In case I haven’t already made it clear enough in the comment you replied to - whether I believe in something or not doesn’t depend on who would benefit from it.
But to answer the question, you use proprietary software protected by means other than government force every single day.
You do realise that if people’s intellectual work is not protected there wont be any intellectual work left, right? Why would i create something knowing you can just grab it and use it? Communism did the same to physical property, where you didnt own much and everything belonged to everyone. That didnt end particularly well because people inherently want to own things, especially the output of their own creation. Sure you can use it, but according to the terms and conditions of the owner. Same goes for owning objects. You can use my car if i let you use my car.
Thank god copyright came along and gave us Shakespeare, Bach, da Vinci, Chaucer, Beethoven…
And can you imagine life without the wheel? Too bad we didn’t invent patents earlier so that we could’ve gotten a head start inventing it and the spear.
Copyright activists really lost a lot of respect because of those silly music industry lawsuits, the mickey mouse protection act, software patents of trivial stuff and the like.
This lawsuit is even sillier than the previous ones.
And if there was no slavery we wouldn’t have any pyramids. I don’t care. You don’t have the right to an idea, a sound or a particular arrangement of pixels. That’s not communism because nothing is being taken from you. I don’t owe you any terms and conditions to something you don’t own.
Do you think the creator of a piece of art has any rights whatsoever?
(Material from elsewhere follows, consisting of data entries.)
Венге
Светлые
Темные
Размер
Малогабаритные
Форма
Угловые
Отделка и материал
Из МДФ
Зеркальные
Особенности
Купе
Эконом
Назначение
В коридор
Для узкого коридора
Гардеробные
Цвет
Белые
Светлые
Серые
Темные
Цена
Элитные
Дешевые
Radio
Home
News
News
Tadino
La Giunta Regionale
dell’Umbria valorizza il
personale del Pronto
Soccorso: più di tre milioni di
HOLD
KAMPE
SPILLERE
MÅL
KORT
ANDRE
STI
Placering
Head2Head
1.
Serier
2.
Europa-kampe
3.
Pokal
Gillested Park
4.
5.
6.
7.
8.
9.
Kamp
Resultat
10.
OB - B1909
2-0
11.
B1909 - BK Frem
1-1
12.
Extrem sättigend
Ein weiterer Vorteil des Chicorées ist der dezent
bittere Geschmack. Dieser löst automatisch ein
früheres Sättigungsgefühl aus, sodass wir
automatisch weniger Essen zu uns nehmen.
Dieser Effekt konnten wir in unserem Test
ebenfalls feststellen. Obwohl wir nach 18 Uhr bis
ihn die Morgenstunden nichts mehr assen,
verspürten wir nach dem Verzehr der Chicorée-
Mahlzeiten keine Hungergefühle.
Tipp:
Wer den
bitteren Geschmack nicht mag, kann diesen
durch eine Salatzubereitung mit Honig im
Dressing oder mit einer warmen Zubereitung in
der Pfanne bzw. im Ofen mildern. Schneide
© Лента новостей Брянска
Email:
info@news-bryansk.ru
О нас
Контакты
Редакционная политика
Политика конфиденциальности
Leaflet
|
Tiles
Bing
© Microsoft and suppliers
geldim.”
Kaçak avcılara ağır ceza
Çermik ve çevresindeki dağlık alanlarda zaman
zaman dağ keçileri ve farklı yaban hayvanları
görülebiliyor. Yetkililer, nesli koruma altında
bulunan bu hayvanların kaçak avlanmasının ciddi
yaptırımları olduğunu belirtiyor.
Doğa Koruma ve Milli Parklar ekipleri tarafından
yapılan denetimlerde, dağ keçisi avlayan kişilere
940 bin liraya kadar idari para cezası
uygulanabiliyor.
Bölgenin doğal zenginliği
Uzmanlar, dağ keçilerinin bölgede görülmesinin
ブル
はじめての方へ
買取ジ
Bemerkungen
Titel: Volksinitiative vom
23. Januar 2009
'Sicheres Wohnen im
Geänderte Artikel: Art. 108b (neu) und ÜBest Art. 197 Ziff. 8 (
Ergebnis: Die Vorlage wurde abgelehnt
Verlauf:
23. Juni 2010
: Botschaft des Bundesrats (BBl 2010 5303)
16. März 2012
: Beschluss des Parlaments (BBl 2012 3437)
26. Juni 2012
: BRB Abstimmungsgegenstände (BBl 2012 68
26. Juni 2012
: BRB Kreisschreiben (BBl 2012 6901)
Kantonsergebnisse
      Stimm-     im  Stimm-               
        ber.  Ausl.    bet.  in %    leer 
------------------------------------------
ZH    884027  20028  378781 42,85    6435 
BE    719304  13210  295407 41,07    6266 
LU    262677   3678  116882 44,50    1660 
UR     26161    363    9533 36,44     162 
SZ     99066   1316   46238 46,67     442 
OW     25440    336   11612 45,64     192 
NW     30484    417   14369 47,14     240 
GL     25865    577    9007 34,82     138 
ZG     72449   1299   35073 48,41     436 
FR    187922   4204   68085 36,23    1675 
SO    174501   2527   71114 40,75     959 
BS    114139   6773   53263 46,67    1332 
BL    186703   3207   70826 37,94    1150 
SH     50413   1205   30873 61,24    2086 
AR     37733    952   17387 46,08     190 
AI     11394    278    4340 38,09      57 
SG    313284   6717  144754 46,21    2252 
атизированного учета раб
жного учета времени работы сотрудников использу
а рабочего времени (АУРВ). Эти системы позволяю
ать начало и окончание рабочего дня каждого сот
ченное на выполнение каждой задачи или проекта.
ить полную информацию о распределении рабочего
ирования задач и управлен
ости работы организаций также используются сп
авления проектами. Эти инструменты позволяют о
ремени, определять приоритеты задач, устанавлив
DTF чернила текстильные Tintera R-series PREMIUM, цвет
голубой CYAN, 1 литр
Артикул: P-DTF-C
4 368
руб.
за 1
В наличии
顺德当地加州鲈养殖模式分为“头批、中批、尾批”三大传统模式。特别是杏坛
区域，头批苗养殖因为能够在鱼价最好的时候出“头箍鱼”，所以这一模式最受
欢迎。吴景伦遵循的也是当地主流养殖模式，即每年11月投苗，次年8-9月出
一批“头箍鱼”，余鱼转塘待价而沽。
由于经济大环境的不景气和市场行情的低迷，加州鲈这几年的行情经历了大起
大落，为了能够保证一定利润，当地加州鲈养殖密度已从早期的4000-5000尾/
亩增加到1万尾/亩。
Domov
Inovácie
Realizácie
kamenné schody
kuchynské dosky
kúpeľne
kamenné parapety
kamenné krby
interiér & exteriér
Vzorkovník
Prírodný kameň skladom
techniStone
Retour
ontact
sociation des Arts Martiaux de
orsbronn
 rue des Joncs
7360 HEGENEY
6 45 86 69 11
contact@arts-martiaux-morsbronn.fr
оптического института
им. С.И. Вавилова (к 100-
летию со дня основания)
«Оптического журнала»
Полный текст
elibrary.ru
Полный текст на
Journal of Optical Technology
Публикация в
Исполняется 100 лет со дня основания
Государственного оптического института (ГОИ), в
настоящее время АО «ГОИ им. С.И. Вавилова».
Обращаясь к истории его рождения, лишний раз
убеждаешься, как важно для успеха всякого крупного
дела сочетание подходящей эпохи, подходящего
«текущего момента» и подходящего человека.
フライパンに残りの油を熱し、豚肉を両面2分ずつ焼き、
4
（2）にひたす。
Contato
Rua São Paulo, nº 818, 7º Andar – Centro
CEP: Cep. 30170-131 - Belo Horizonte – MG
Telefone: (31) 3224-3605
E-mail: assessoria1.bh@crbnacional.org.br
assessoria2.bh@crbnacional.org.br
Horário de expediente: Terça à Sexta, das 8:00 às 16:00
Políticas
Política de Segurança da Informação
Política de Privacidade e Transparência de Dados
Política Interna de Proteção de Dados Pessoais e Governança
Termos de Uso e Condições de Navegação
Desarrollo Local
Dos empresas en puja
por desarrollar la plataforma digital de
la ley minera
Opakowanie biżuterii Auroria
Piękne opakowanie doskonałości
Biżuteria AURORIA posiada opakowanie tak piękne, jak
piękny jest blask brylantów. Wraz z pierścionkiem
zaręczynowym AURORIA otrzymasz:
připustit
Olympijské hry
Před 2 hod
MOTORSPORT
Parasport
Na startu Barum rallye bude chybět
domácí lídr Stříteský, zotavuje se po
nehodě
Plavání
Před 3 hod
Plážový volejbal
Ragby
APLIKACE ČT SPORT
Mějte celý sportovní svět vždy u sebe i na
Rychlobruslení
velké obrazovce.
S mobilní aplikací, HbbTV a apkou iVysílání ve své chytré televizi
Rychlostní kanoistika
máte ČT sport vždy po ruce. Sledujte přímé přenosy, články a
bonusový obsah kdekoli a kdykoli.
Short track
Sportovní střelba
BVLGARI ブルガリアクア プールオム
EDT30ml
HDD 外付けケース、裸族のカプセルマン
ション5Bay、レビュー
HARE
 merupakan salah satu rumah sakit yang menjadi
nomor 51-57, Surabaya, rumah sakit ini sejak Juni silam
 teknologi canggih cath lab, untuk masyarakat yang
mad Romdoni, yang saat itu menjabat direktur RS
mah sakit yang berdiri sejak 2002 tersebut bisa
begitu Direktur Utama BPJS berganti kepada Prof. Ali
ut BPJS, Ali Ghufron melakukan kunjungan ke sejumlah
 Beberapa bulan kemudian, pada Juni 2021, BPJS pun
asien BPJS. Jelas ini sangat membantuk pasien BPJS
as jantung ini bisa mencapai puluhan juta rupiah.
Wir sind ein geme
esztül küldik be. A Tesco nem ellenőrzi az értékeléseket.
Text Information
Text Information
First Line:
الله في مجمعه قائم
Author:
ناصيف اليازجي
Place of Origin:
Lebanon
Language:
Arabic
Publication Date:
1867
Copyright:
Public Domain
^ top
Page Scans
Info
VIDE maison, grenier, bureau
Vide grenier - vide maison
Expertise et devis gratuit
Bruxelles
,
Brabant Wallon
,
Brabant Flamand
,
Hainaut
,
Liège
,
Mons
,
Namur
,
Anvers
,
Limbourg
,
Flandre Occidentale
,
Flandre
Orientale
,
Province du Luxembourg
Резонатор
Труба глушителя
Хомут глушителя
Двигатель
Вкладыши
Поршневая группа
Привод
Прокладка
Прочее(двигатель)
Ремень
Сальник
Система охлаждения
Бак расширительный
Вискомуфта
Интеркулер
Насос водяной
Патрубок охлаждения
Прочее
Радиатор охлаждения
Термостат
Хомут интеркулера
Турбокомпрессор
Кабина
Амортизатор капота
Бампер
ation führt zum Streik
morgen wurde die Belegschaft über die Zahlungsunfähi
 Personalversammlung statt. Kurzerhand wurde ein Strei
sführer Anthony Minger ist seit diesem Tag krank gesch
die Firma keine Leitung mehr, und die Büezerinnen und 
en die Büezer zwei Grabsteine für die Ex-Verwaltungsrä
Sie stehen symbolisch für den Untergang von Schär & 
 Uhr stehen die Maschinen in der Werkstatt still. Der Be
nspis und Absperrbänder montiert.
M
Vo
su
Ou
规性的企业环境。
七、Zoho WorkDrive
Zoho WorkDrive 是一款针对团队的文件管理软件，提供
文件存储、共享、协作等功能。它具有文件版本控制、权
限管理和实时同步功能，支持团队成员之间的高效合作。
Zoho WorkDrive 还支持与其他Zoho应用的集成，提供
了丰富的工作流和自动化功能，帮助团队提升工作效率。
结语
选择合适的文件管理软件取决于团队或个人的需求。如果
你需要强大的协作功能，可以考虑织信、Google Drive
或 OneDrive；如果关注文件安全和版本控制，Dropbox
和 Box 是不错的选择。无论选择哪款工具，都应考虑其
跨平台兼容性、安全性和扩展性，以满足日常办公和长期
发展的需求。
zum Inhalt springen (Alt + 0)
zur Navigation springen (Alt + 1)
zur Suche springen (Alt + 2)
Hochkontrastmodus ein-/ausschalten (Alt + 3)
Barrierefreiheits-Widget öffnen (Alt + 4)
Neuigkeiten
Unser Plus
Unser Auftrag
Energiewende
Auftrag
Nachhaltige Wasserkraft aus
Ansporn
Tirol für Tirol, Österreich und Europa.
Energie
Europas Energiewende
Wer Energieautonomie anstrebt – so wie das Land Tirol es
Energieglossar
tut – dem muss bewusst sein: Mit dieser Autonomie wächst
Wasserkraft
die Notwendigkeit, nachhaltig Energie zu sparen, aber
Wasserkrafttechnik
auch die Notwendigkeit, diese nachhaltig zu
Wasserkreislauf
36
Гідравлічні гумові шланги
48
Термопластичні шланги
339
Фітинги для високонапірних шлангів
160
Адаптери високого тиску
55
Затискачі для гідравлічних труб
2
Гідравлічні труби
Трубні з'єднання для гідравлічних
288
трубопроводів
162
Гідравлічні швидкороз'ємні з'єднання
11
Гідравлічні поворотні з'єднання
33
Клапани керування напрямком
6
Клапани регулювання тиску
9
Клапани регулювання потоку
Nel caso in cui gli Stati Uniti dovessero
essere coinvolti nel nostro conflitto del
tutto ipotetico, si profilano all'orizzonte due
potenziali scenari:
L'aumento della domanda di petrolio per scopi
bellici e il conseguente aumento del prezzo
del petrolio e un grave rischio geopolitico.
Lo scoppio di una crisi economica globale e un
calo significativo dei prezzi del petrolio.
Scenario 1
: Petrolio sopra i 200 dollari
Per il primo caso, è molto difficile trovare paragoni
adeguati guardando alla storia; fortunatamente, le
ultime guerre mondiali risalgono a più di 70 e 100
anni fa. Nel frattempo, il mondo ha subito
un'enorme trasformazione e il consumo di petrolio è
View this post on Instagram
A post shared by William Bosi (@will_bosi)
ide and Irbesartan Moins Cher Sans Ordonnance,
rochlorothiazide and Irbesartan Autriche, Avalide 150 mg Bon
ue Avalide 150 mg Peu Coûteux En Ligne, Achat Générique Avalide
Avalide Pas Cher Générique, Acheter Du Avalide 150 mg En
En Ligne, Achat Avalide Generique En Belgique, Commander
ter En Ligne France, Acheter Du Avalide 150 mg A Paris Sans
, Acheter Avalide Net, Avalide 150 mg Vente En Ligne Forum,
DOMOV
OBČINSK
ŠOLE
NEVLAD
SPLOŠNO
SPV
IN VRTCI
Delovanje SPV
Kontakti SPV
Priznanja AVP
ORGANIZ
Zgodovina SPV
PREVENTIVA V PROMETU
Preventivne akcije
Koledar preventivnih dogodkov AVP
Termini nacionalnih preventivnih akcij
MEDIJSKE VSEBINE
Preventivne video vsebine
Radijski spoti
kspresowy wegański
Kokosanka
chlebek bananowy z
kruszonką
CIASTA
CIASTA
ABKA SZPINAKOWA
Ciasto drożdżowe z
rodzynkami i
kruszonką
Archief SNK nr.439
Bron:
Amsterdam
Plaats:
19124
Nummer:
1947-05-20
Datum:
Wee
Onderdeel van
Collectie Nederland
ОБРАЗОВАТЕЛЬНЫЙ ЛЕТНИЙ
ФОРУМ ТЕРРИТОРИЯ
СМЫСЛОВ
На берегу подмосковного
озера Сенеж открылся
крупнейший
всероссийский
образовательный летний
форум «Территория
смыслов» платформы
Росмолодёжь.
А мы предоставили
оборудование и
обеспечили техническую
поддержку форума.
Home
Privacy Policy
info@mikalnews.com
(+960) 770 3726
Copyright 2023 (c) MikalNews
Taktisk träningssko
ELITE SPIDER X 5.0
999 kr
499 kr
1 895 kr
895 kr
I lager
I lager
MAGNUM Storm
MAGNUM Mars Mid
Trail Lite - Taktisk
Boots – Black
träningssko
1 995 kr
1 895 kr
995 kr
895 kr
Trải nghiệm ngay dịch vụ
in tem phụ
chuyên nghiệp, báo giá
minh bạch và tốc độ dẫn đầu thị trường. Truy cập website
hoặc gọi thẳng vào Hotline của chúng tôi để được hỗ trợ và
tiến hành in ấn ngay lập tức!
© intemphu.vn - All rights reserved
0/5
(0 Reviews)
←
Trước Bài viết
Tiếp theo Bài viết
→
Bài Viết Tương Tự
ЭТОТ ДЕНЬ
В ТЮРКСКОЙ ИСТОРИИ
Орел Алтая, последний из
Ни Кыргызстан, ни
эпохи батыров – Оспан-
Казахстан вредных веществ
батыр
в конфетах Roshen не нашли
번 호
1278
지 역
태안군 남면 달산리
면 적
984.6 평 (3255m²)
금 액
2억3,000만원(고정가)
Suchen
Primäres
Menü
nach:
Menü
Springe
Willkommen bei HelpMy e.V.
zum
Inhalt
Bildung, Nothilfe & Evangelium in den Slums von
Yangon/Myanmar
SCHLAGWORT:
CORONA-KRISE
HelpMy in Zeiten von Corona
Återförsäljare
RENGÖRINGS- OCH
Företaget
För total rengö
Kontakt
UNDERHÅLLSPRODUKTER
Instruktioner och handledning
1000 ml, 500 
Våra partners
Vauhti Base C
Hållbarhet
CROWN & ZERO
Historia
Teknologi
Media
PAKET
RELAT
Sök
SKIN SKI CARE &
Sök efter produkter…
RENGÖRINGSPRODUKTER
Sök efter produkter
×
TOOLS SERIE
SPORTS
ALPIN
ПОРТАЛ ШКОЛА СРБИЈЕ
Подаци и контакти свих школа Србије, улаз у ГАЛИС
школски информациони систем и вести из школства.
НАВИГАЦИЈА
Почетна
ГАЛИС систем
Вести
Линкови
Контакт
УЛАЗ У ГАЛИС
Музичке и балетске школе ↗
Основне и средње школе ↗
You're basically endorsing the idea that if you stumble across some original work that you're able to make a copy of, there's nothing wrong with falsely declaring yourself the author of it and collecting money from anyone you can trick into believing this.
You have the right to protect it with means that are not government force. Force is only justified in response to force, and you don’t get to ransom anyone that “steals” your thoughts and pixels. Do you believe copying is force? That’s a yes or no question, and if I don’t get a yes or no answer then I’ll answer for you.
> You have the right to protect it with means that are not government force. Force is only justified in response to force, and you don’t get to ransom anyone that “steals” your thoughts and pixels.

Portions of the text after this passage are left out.